■ **What you have to do**:
Go through the records and copy each line where the string "Your" occurs.

*** Information provided Section Begins ***

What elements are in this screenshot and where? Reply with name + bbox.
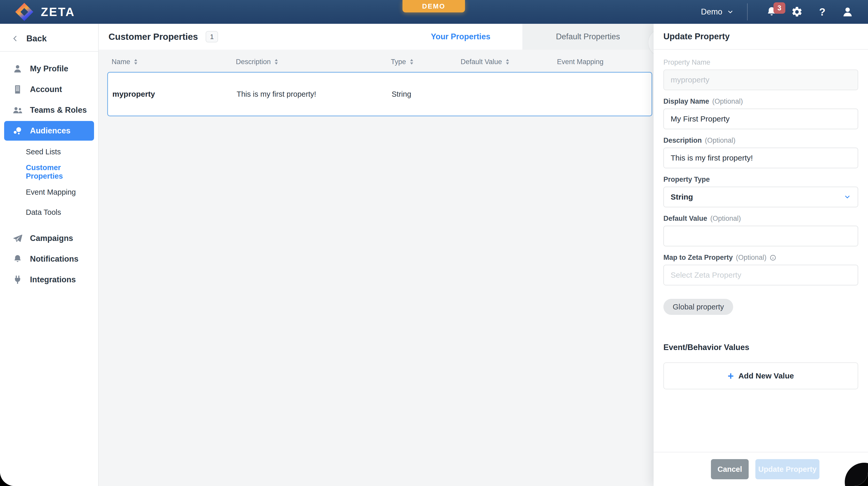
sidebar-subitem-data-tools[interactable]: Data Tools	[0, 203, 98, 221]
account-switcher[interactable]: Demo	[701, 7, 734, 17]
chevron-down-icon	[844, 193, 851, 201]
sidebar-item-account[interactable]: Account	[0, 79, 98, 100]
panel-title: Update Property	[663, 32, 730, 41]
map-zeta-property-input[interactable]	[663, 265, 858, 285]
panel-footer: Cancel Update Property	[654, 452, 868, 486]
column-header-description[interactable]: Description	[236, 58, 391, 66]
sidebar-item-campaigns[interactable]: Campaigns	[0, 228, 98, 249]
field-property-type: Property Type String	[663, 175, 858, 207]
settings-gear-icon[interactable]	[791, 6, 803, 18]
sidebar-item-audiences[interactable]: Audiences	[4, 121, 94, 141]
sidebar-subitem-label: Data Tools	[26, 208, 61, 217]
default-value-input[interactable]	[663, 226, 858, 246]
column-header-name[interactable]: Name	[112, 58, 236, 66]
sidebar-item-label: My Profile	[30, 64, 68, 74]
add-new-value-button[interactable]: + Add New Value	[663, 363, 858, 389]
sidebar-subitem-event-mapping[interactable]: Event Mapping	[0, 183, 98, 201]
sort-icon[interactable]	[410, 59, 413, 65]
update-property-button[interactable]: Update Property	[755, 459, 819, 479]
tab-default-properties[interactable]: Default Properties	[522, 24, 654, 50]
sidebar-item-label: Notifications	[30, 254, 79, 264]
sidebar-item-label: Integrations	[30, 275, 76, 284]
field-label: Property Type	[663, 175, 710, 183]
column-header-type[interactable]: Type	[391, 58, 461, 66]
building-icon	[12, 85, 23, 94]
chevron-down-icon	[726, 8, 734, 16]
notifications-bell-icon[interactable]: 3	[766, 6, 778, 18]
sidebar-subitem-label: Customer Properties	[26, 163, 98, 180]
tab-your-properties[interactable]: Your Properties	[399, 24, 522, 50]
users-icon	[12, 105, 23, 115]
display-name-input[interactable]	[663, 109, 858, 129]
info-icon[interactable]	[770, 254, 776, 261]
page-header: Customer Properties 1 Your Properties De…	[99, 24, 654, 50]
global-property-chip[interactable]: Global property	[663, 299, 733, 315]
sidebar-item-notifications[interactable]: Notifications	[0, 249, 98, 269]
field-description: Description (Optional)	[663, 137, 858, 168]
audience-bubbles-icon	[12, 126, 23, 136]
sidebar-item-my-profile[interactable]: My Profile	[0, 58, 98, 79]
sort-icon[interactable]	[505, 59, 509, 65]
properties-tabs: Your Properties Default Properties	[399, 24, 654, 50]
description-input[interactable]	[663, 148, 858, 168]
field-property-name: Property Name	[663, 58, 858, 90]
sidebar-subitem-customer-properties[interactable]: Customer Properties	[0, 163, 98, 181]
column-header-default-value[interactable]: Default Value	[461, 58, 557, 66]
sidebar-item-label: Audiences	[30, 126, 70, 136]
sort-icon[interactable]	[274, 59, 278, 65]
field-display-name: Display Name (Optional)	[663, 97, 858, 129]
plug-icon	[12, 275, 23, 285]
sidebar-item-label: Account	[30, 85, 62, 94]
sidebar-subitem-seed-lists[interactable]: Seed Lists	[0, 143, 98, 161]
sidebar-item-teams-roles[interactable]: Teams & Roles	[0, 100, 98, 120]
app-window: ZETA DEMO Demo 3	[0, 0, 868, 486]
field-label: Description	[663, 137, 702, 144]
tab-label: Your Properties	[431, 32, 490, 41]
notification-count-badge: 3	[773, 2, 785, 14]
column-label: Name	[112, 58, 130, 66]
sort-icon[interactable]	[134, 59, 138, 65]
optional-hint: (Optional)	[712, 97, 743, 106]
table-row[interactable]: myproperty This is my first property! St…	[107, 72, 652, 116]
left-sidebar: Back My Profile	[0, 24, 99, 486]
user-icon	[12, 64, 23, 74]
back-label: Back	[26, 34, 47, 44]
optional-hint: (Optional)	[736, 254, 767, 262]
optional-hint: (Optional)	[710, 215, 741, 223]
navbar-right-cluster: Demo 3 ?	[701, 3, 854, 21]
add-new-value-label: Add New Value	[738, 371, 794, 380]
selected-value: String	[671, 193, 693, 201]
row-cell-name: myproperty	[113, 90, 237, 98]
field-label: Display Name	[663, 97, 709, 106]
zeta-logo[interactable]: ZETA	[14, 2, 75, 22]
property-type-select[interactable]: String	[663, 187, 858, 207]
panel-header: Update Property	[654, 24, 868, 50]
sidebar-nav: My Profile Account	[0, 52, 98, 290]
field-map-to-zeta: Map to Zeta Property (Optional)	[663, 254, 858, 285]
tab-label: Default Properties	[556, 32, 620, 41]
field-label: Default Value	[663, 215, 707, 223]
property-count-badge: 1	[206, 31, 218, 42]
row-cell-type: String	[392, 90, 461, 98]
column-label: Type	[391, 58, 406, 66]
panel-body: Property Name Display Name (Optional) De…	[654, 50, 868, 452]
column-label: Event Mapping	[557, 58, 603, 66]
field-default-value: Default Value (Optional)	[663, 215, 858, 246]
optional-hint: (Optional)	[705, 137, 736, 144]
sidebar-subitem-label: Seed Lists	[26, 148, 61, 156]
column-label: Description	[236, 58, 271, 66]
navbar-divider	[747, 3, 748, 21]
sidebar-item-label: Campaigns	[30, 234, 73, 243]
help-icon[interactable]: ?	[816, 6, 828, 18]
field-label: Property Name	[663, 58, 710, 66]
cancel-button[interactable]: Cancel	[711, 459, 749, 479]
row-cell-description: This is my first property!	[237, 90, 392, 98]
sidebar-item-integrations[interactable]: Integrations	[0, 269, 98, 290]
brand-name: ZETA	[41, 5, 75, 19]
user-profile-icon[interactable]	[842, 6, 854, 18]
page-title: Customer Properties	[108, 32, 198, 42]
plus-icon: +	[728, 371, 734, 381]
back-button[interactable]: Back	[0, 24, 98, 51]
bell-icon	[12, 254, 23, 264]
field-label: Map to Zeta Property	[663, 254, 733, 262]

*** Information provided Section Ends ***

■ **Written reply**:
tab-your-properties[interactable]: Your Properties	[399, 24, 522, 50]
page-header: Customer Properties 1 Your Properties De…	[99, 24, 654, 50]
properties-tabs: Your Properties Default Properties	[399, 24, 654, 50]
tab-label: Your Properties	[431, 32, 490, 41]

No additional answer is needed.